> Activity
Down to the last line, write out the entries below exactly and omit all pictures.

> Data
——

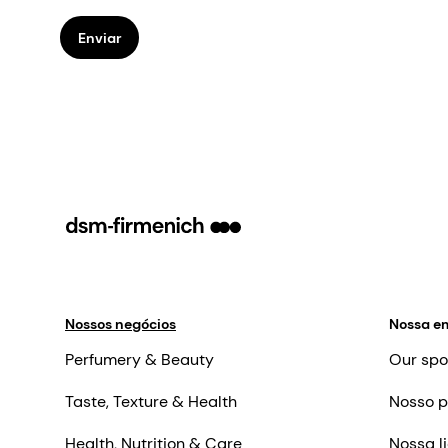
Enviar
Nossos negócios
Nossa e
Perfumery & Beauty
Our spo
Taste, Texture & Health
Nosso p
Health, Nutrition & Care
Nossa l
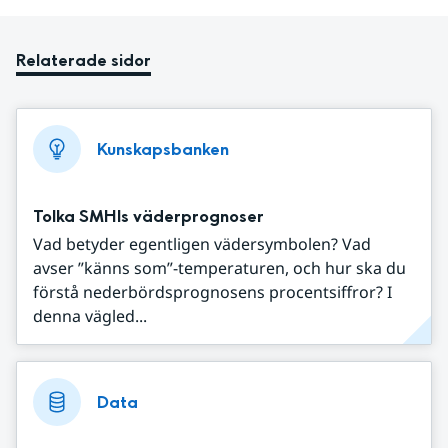
Relaterade sidor
Kunskapsbanken
Tolka SMHIs väderprognoser
Vad betyder egentligen vädersymbolen? Vad
avser ”känns som”-temperaturen, och hur ska du
förstå nederbördsprognosens procentsiffror? I
denna vägled...
Data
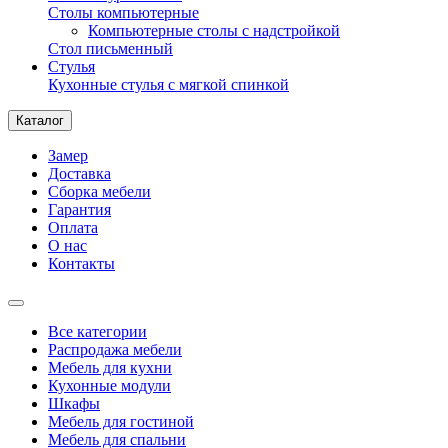
Столы компьютерные
Компьютерные столы с надстройкой
Стол письменный
Стулья
Кухонные стулья с мягкой спинкой
Каталог
Замер
Доставка
Сборка мебели
Гарантия
Оплата
О нас
Контакты
Все категории
Распродажа мебели
Мебель для кухни
Кухонные модули
Шкафы
Мебель для гостиной
Мебель для спальни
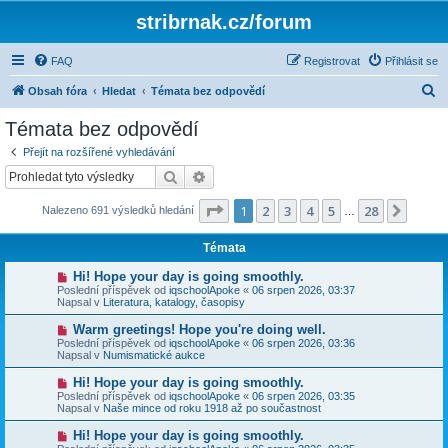
stribrnak.cz/forum
FAQ
Registrovat
Přihlásit se
H
Obsah fóra
Hledat
Témata bez odpovědí
l
Témata bez odpovědí
e
Přejít na rozšířené vyhledávání
d
Hledat
Pokročilé hledání
a
Stránka
1
z
28
1
2
3
4
5
28
Další
Nalezeno 691 výsledků hledání
t
…
Témata
N
Hi! Hope your day is going smoothly.
o
Poslední příspěvek od
iqschoolApoke
«
06 srpen 2026, 03:37
v
Napsal v
Literatura, katalogy, časopisy
ý
p
N
Warm greetings! Hope you're doing well.
ř
o
Poslední příspěvek od
iqschoolApoke
«
06 srpen 2026, 03:36
í
v
Napsal v
Numismatické aukce
s
ý
p
p
N
Hi! Hope your day is going smoothly.
ě
ř
o
v
Poslední příspěvek od
iqschoolApoke
«
06 srpen 2026, 03:35
í
v
e
Napsal v
Naše mince od roku 1918 až po součastnost
s
ý
k
p
p
N
Hi! Hope your day is going smoothly.
ě
ř
o
v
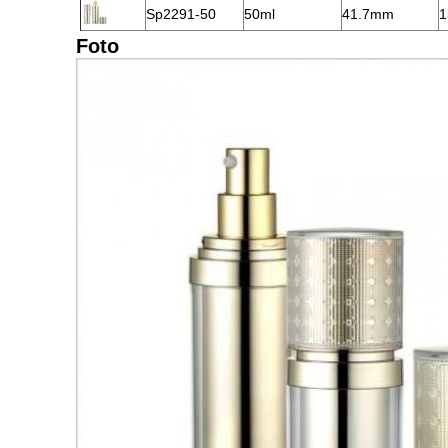
Sp2291-50
50ml
41.7mm
1
Foto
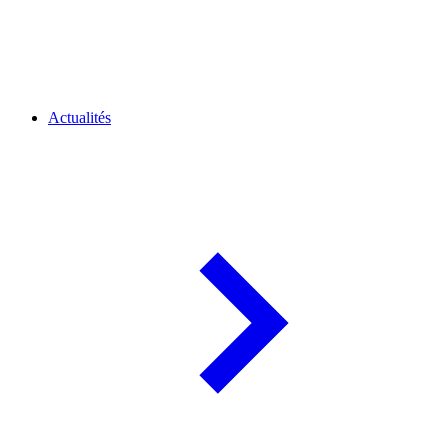
Actualités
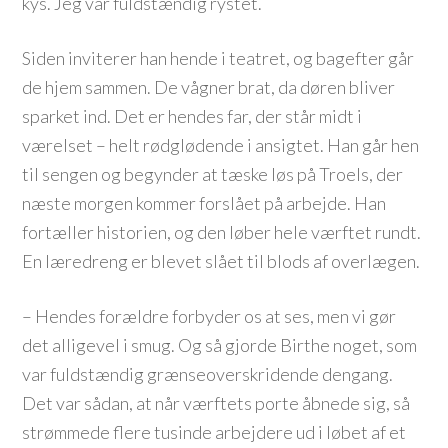
kys. Jeg var fuldstændig rystet.
Siden inviterer han hende i teatret, og bagefter går
de hjem sammen. De vågner brat, da døren bliver
sparket ind. Det er hendes far, der står midt i
værelset – helt rødglødende i ansigtet. Han går hen
til sengen og begynder at tæske løs på Troels, der
næste morgen kommer forslået på arbejde. Han
fortæller historien, og den løber hele værftet rundt.
En læredreng er blevet slået til blods af overlægen.
– Hendes forældre forbyder os at ses, men vi gør
det alligevel i smug. Og så gjorde Birthe noget, som
var fuldstændig grænseoverskridende dengang.
Det var sådan, at når værftets porte åbnede sig, så
strømmede flere tusinde arbejdere ud i løbet af et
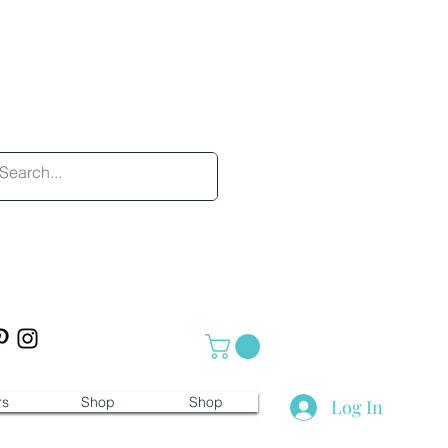
rs
Shop
Shop
Log In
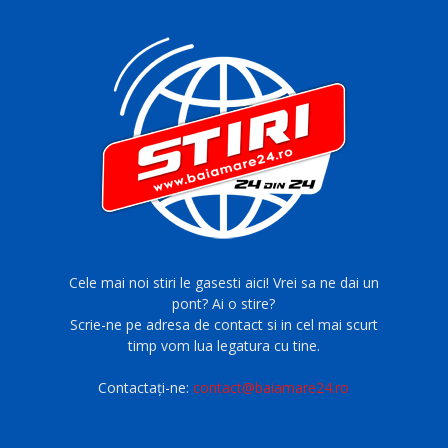
Cele mai noi stiri le gasesti aici! Vrei sa ne dai un
pont? Ai o stire?
Scrie-ne pe adresa de contact si in cel mai scurt
timp vom lua legatura cu tine.
Contactați-ne:
contact@baiamare24.ro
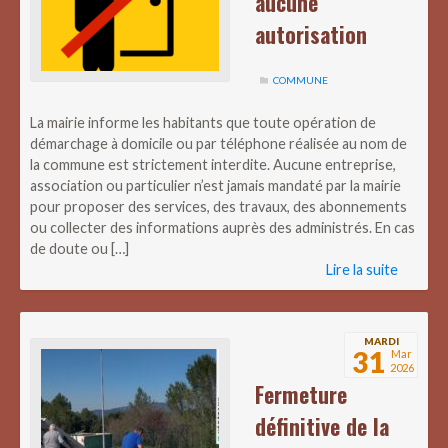
aucune
autorisation
COMMUNE
La mairie informe les habitants que toute opération de
démarchage à domicile ou par téléphone réalisée au nom de
la commune est strictement interdite. Aucune entreprise,
association ou particulier n’est jamais mandaté par la mairie
pour proposer des services, des travaux, des abonnements
ou collecter des informations auprès des administrés. En cas
de doute ou […]
Lire la suite
MARDI
31
Mar
2026
Fermeture
définitive de la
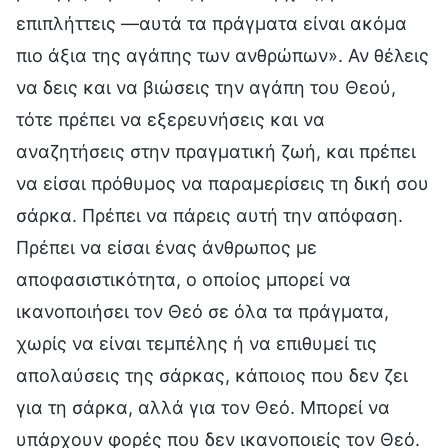
επιπλήττεις —αυτά τα πράγματα είναι ακόμα
πιο άξια της αγάπης των ανθρώπων». Αν θέλεις
να δεις και να βιώσεις την αγάπη του Θεού,
τότε πρέπει να εξερευνήσεις και να
αναζητήσεις στην πραγματική ζωή, και πρέπει
να είσαι πρόθυμος να παραμερίσεις τη δική σου
σάρκα. Πρέπει να πάρεις αυτή την απόφαση.
Πρέπει να είσαι ένας άνθρωπος με
αποφασιστικότητα, ο οποίος μπορεί να
ικανοποιήσει τον Θεό σε όλα τα πράγματα,
χωρίς να είναι τεμπέλης ή να επιθυμεί τις
απολαύσεις της σάρκας, κάποιος που δεν ζει
για τη σάρκα, αλλά για τον Θεό. Μπορεί να
υπάρχουν φορές που δεν ικανοποιείς τον Θεό.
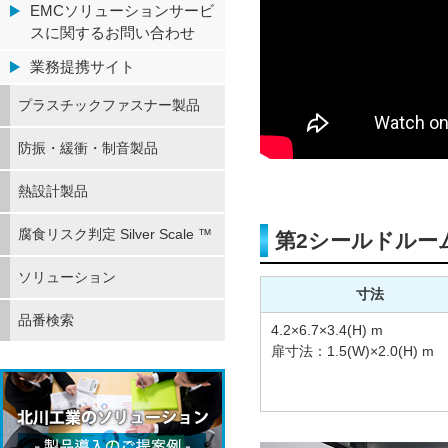
EMCソリューションサービ
スに関するお問い合わせ
業務提携サイト
プラスチックファスナー製品
防振・緩衝・制音製品
熱設計製品
腐食リスク判定 Silver Scale ™
第2シールドルー
ソリューション
寸法
品番検索
4.2×6.7×3.4(H) m
扉寸法：1.5(W)×2.0(H) m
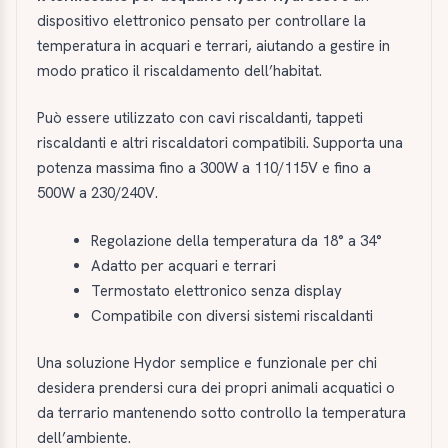
dispositivo elettronico pensato per controllare la
temperatura in acquari e terrari, aiutando a gestire in
modo pratico il riscaldamento dell’habitat.
Può essere utilizzato con cavi riscaldanti, tappeti
riscaldanti e altri riscaldatori compatibili. Supporta una
potenza massima fino a 300W a 110/115V e fino a
500W a 230/240V.
Regolazione della temperatura da 18° a 34°
Adatto per acquari e terrari
Termostato elettronico senza display
Compatibile con diversi sistemi riscaldanti
Una soluzione Hydor semplice e funzionale per chi
desidera prendersi cura dei propri animali acquatici o
da terrario mantenendo sotto controllo la temperatura
dell’ambiente.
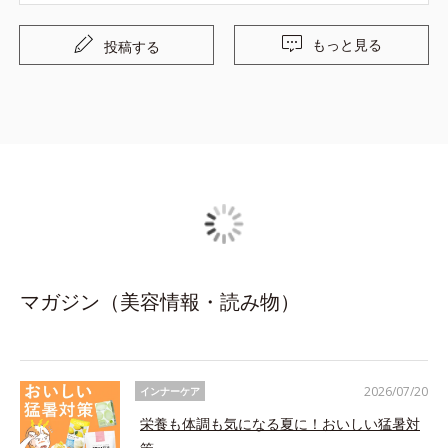
もっと見る
投稿する
マガジン（美容情報・読み物）
2026/07/20
インナーケア
栄養も体調も気になる夏に！おいしい猛暑対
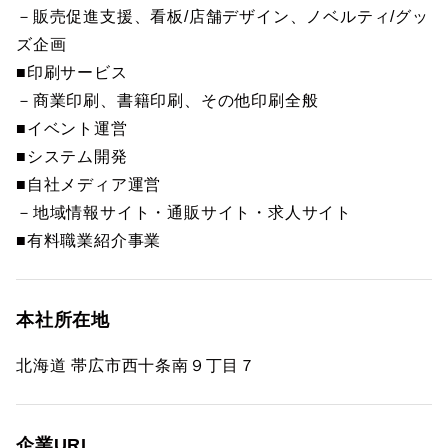
－販売促進支援、看板/店舗デザイン、ノベルティ/グッ
ズ企画
■印刷サービス
－商業印刷、書籍印刷、その他印刷全般
■イベント運営
■システム開発
■自社メディア運営
－地域情報サイト・通販サイト・求人サイト
■有料職業紹介事業
本社所在地
北海道 帯広市西十条南９丁目７
企業URL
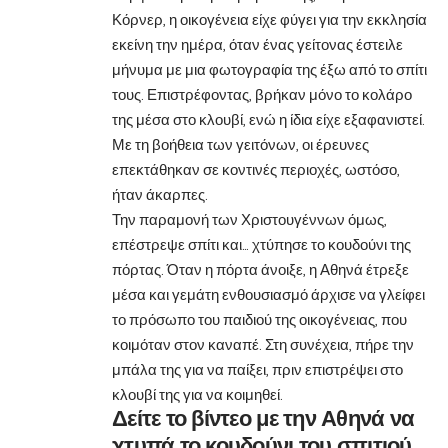
Κόρνερ, η οικογένεια είχε φύγει για την εκκλησία
εκείνη την ημέρα, όταν ένας γείτονας έστειλε
μήνυμα με μια φωτογραφία της έξω από το σπίτι
τους. Επιστρέφοντας, βρήκαν μόνο το κολάρο
της μέσα στο κλουβί, ενώ η ίδια είχε εξαφανιστεί.
Με τη βοήθεια των γειτόνων, οι έρευνες
επεκτάθηκαν σε κοντινές περιοχές, ωστόσο,
ήταν άκαρπες.
Την παραμονή των Χριστουγέννων όμως,
επέστρεψε σπίτι και… χτύπησε το κουδούνι της
πόρτας. Όταν η πόρτα άνοιξε, η Αθηνά έτρεξε
μέσα και γεμάτη ενθουσιασμό άρχισε να γλείφει
το πρόσωπο του παιδιού της οικογένειας, που
κοιμόταν στον καναπέ. Στη συνέχεια, πήρε την
μπάλα της για να παίξει, πριν επιστρέψει στο
κλουβί της για να κοιμηθεί.
Δείτε το βίντεο με την Αθηνά να
χτυπά το κουδούνι του σπιτιού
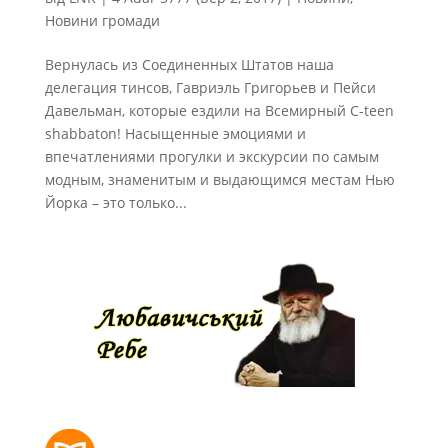
Новини громади
Вернулась из Соединенных Штатов наша
делегация тинсов, Гавриэль Григорьев и Пейси
Давельман, которые ездили на Всемирный С-teen
shabbaton! Насыщенные эмоциями и
впечатлениями прогулки и экскурсии по самым
модным, знаменитым и выдающимся местам Нью
Йорка – это только...
РОЗКЛАД МОЛИТОВ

——

> Answer section
Enviar
Nossos negócios
Nossa e
Perfumery & Beauty
Our spo
Taste, Texture & Health
Nosso p
Health, Nutrition & Care
Nossa l
Relaterade sidor
Kunskapsbanken
Tolka SMHIs väderprognoser
Vad betyder egentligen vädersymbolen? Vad
avser ”känns som”-temperaturen, och hur ska du
förstå nederbördsprognosens procentsiffror? I
denna vägled...
Data
Столы компьютерные
Компьютерные столы с надстройкой
Стол письменный
Стулья
Кухонные стулья с мягкой спинкой
Каталог
Замер
Доставка
Сборка мебели
Гарантия
Оплата
О нас
Контакты
Все категории
Распродажа мебели
Мебель для кухни
Кухонные модули
Шкафы
Мебель для гостиной
Мебель для спальни
stribrnak.cz/forum
FAQ
Registrovat
Přihlásit se
H
Obsah fóra
Hledat
Témata bez odpovědí
l
Témata bez odpovědí
e
Přejít na rozšířené vyhledávání
d
Hledat
Pokročilé hledání
a
Stránka
1
z
28
1
2
3
4
5
28
Další
Nalezeno 691 výsledků hledání
t
…
Témata
N
Hi! Hope your day is going smoothly.
o
Poslední příspěvek od
iqschoolApoke
«
06 srpen 2026, 03:37
v
Napsal v
Literatura, katalogy, časopisy
ý
p
N
Warm greetings! Hope you're doing well.
ř
o
Poslední příspěvek od
iqschoolApoke
«
06 srpen 2026, 03:36
í
v
Napsal v
Numismatické aukce
s
ý
p
p
N
Hi! Hope your day is going smoothly.
ě
ř
o
v
Poslední příspěvek od
iqschoolApoke
«
06 srpen 2026, 03:35
í
v
e
Napsal v
Naše mince od roku 1918 až po součastnost
s
ý
k
p
p
N
Hi! Hope your day is going smoothly.
ě
ř
o
v
Sp2291-50
50ml
41.7mm
1
Foto
Actualités
kys. Jeg var fuldstændig rystet.
Siden inviterer han hende i teatret, og bagefter går
de hjem sammen. De vågner brat, da døren bliver
sparket ind. Det er hendes far, der står midt i
værelset – helt rødglødende i ansigtet. Han går hen
til sengen og begynder at tæske løs på Troels, der
næste morgen kommer forslået på arbejde. Han
fortæller historien, og den løber hele værftet rundt.
En læredreng er blevet slået til blods af overlægen.
– Hendes forældre forbyder os at ses, men vi gør
det alligevel i smug. Og så gjorde Birthe noget, som
var fuldstændig grænseoverskridende dengang.
Det var sådan, at når værftets porte åbnede sig, så
strømmede flere tusinde arbejdere ud i løbet af et
rs
Shop
Shop
Log In
Cele mai noi stiri le gasesti aici! Vrei sa ne dai un
pont? Ai o stire?
Scrie-ne pe adresa de contact si in cel mai scurt
timp vom lua legatura cu tine.
Contactați-ne:
contact@baiamare24.ro
aucune
autorisation
COMMUNE
La mairie informe les habitants que toute opération de
démarchage à domicile ou par téléphone réalisée au nom de
la commune est strictement interdite. Aucune entreprise,
association ou particulier n’est jamais mandaté par la mairie
pour proposer des services, des travaux, des abonnements
ou collecter des informations auprès des administrés. En cas
de doute ou […]
Lire la suite
MARDI
31
Mar
2026
Fermeture
définitive de la
επιπλήττεις —αυτά τα πράγματα είναι ακόμα
πιο άξια της αγάπης των ανθρώπων». Αν θέλεις
να δεις και να βιώσεις την αγάπη του Θεού,
τότε πρέπει να εξερευνήσεις και να
αναζητήσεις στην πραγματική ζωή, και πρέπει
να είσαι πρόθυμος να παραμερίσεις τη δική σου
σάρκα. Πρέπει να πάρεις αυτή την απόφαση.
Πρέπει να είσαι ένας άνθρωπος με
αποφασιστικότητα, ο οποίος μπορεί να
ικανοποιήσει τον Θεό σε όλα τα πράγματα,
χωρίς να είναι τεμπέλης ή να επιθυμεί τις
απολαύσεις της σάρκας, κάποιος που δεν ζει
για τη σάρκα, αλλά για τον Θεό. Μπορεί να
υπάρχουν φορές που δεν ικανοποιείς τον Θεό.
EMCソリューションサービ
スに関するお問い合わせ
業務提携サイト
プラスチックファスナー製品
防振・緩衝・制音製品
熱設計製品
腐食リスク判定 Silver Scale ™
第2シールドルー
ソリューション
寸法
品番検索
4.2×6.7×3.4(H) m
扉寸法：1.5(W)×2.0(H) m
dispositivo elettronico pensato per controllare la
temperatura in acquari e terrari, aiutando a gestire in
modo pratico il riscaldamento dell’habitat.
Può essere utilizzato con cavi riscaldanti, tappeti
riscaldanti e altri riscaldatori compatibili. Supporta una
potenza massima fino a 300W a 110/115V e fino a
500W a 230/240V.
Regolazione della temperatura da 18° a 34°
Adatto per acquari e terrari
Termostato elettronico senza display
Compatibile con diversi sistemi riscaldanti
Una soluzione Hydor semplice e funzionale per chi
desidera prendersi cura dei propri animali acquatici o
da terrario mantenendo sotto controllo la temperatura
dell’ambiente.
もっと見る
投稿する
マガジン（美容情報・読み物）
2026/07/20
インナーケア
栄養も体調も気になる夏に！おいしい猛暑対
－販売促進支援、看板/店舗デザイン、ノベルティ/グッ
ズ企画
■印刷サービス
－商業印刷、書籍印刷、その他印刷全般
■イベント運営
■システム開発
■自社メディア運営
－地域情報サイト・通販サイト・求人サイト
■有料職業紹介事業
本社所在地
北海道 帯広市西十条南９丁目７
企業URL
Κόρνερ, η οικογένεια είχε φύγει για την εκκλησία
εκείνη την ημέρα, όταν ένας γείτονας έστειλε
μήνυμα με μια φωτογραφία της έξω από το σπίτι
τους. Επιστρέφοντας, βρήκαν μόνο το κολάρο
της μέσα στο κλουβί, ενώ η ίδια είχε εξαφανιστεί.
Με τη βοήθεια των γειτόνων, οι έρευνες
επεκτάθηκαν σε κοντινές περιοχές, ωστόσο,
ήταν άκαρπες.
Την παραμονή των Χριστουγέννων όμως,
επέστρεψε σπίτι και… χτύπησε το κουδούνι της
πόρτας. Όταν η πόρτα άνοιξε, η Αθηνά έτρεξε
μέσα και γεμάτη ενθουσιασμό άρχισε να γλείφει
το πρόσωπο του παιδιού της οικογένειας, που
κοιμόταν στον καναπέ. Στη συνέχεια, πήρε την
μπάλα της για να παίξει, πριν επιστρέψει στο
κλουβί της για να κοιμηθεί.
Δείτε το βίντεο με την Αθηνά να
χτυπά το κουδούνι του σπιτιού
Новини громади
Вернулась из Соединенных Штатов наша
делегация тинсов, Гавриэль Григорьев и Пейси
Давельман, которые ездили на Всемирный С-teen
shabbaton! Насыщенные эмоциями и
впечатлениями прогулки и экскурсии по самым
модным, знаменитым и выдающимся местам Нью
Йорка – это только...
РОЗКЛАД МОЛИТОВ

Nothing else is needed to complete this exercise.